定点観測
鍵盤を這う彼女の指先を見ていると、思わず連想されたのは六月の夕暮れ時の波打ち際であった。海岸線に人影は見当たらず、ただいつもよりも黒みを増しているらしかった。空と海の境界は曖昧になって、クリームじみたグラデーションが広がっている。その画面を、フォンタナのように切り裂いたのは一羽のカモメだった。いやに白いそれはしばらく宙を旋回すると、打ち上げられた空き瓶のそばに降り立った。空き瓶の中に閉じ込められていたのは、一羽根のウスバカゲロウだった。
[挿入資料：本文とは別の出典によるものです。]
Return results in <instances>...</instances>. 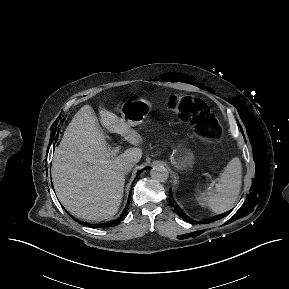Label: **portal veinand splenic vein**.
Wrapping results in <instances>:
<instances>
[{
	"instance_id": "1",
	"label": "portal vein and splenic vein",
	"mask_w": 289,
	"mask_h": 289,
	"mask_svg": "<svg viewBox=\"0 0 289 289\" xmlns=\"http://www.w3.org/2000/svg\"><path fill=\"white\" fill-rule=\"evenodd\" d=\"M118 153V147L114 148L112 151H111V156H116Z\"/></svg>"
}]
</instances>
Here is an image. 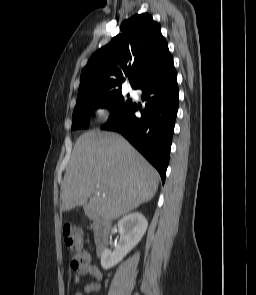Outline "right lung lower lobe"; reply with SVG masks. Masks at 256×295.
<instances>
[{"label":"right lung lower lobe","mask_w":256,"mask_h":295,"mask_svg":"<svg viewBox=\"0 0 256 295\" xmlns=\"http://www.w3.org/2000/svg\"><path fill=\"white\" fill-rule=\"evenodd\" d=\"M135 89H141L142 100L147 101L141 117L135 116L138 107L132 103L122 114L110 117L101 129L121 133L158 170L164 183L179 95L172 56Z\"/></svg>","instance_id":"obj_1"}]
</instances>
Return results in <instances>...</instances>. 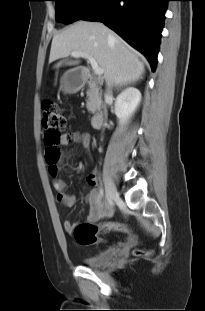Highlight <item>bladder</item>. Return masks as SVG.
<instances>
[{
	"label": "bladder",
	"mask_w": 205,
	"mask_h": 311,
	"mask_svg": "<svg viewBox=\"0 0 205 311\" xmlns=\"http://www.w3.org/2000/svg\"><path fill=\"white\" fill-rule=\"evenodd\" d=\"M118 254L119 248L111 246L97 252L85 253L82 256V262L90 268H101L113 262Z\"/></svg>",
	"instance_id": "bladder-1"
}]
</instances>
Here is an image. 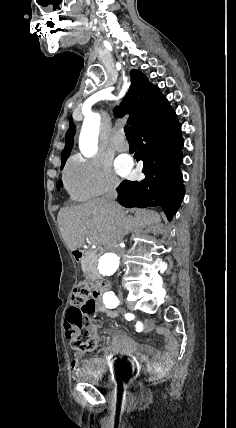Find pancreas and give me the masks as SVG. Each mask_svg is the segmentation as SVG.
<instances>
[{
	"instance_id": "pancreas-1",
	"label": "pancreas",
	"mask_w": 236,
	"mask_h": 428,
	"mask_svg": "<svg viewBox=\"0 0 236 428\" xmlns=\"http://www.w3.org/2000/svg\"><path fill=\"white\" fill-rule=\"evenodd\" d=\"M99 254L97 256H92V258H88L86 262H82V272H85L86 276H88L89 280H94L97 286V280L100 278L98 274V270L96 268L98 264Z\"/></svg>"
}]
</instances>
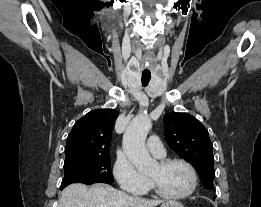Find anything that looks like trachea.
<instances>
[{
    "label": "trachea",
    "mask_w": 261,
    "mask_h": 207,
    "mask_svg": "<svg viewBox=\"0 0 261 207\" xmlns=\"http://www.w3.org/2000/svg\"><path fill=\"white\" fill-rule=\"evenodd\" d=\"M151 74L150 73H142L141 82L144 87H146L150 81Z\"/></svg>",
    "instance_id": "3493384b"
}]
</instances>
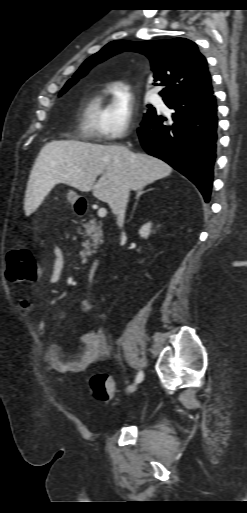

彼女はひどく弱っていた。言葉を発しなくなってから、どれくらいが経つだろうか。窓際には、書き込みの激しい楽譜が数枚、無造作に置かれている。彼女の存在表明は、時折の瞬きに収斂していた。それ以外には何もなかった。ただ一度に数回だけ、薄い貝殻を重ねるように瞼を重ねた。それが悲しみであり、喜びであり、畏れだった。
未完の交響曲は不思議なもので、それが途中で途切れたあとも、メロディは何処かで鳴り止むことがない。おそらく音源は、ずっとずっと薄い場所に隠されている。むしろ未完であることで、その交響曲は永遠の旋律を手にする。この定点観測のように。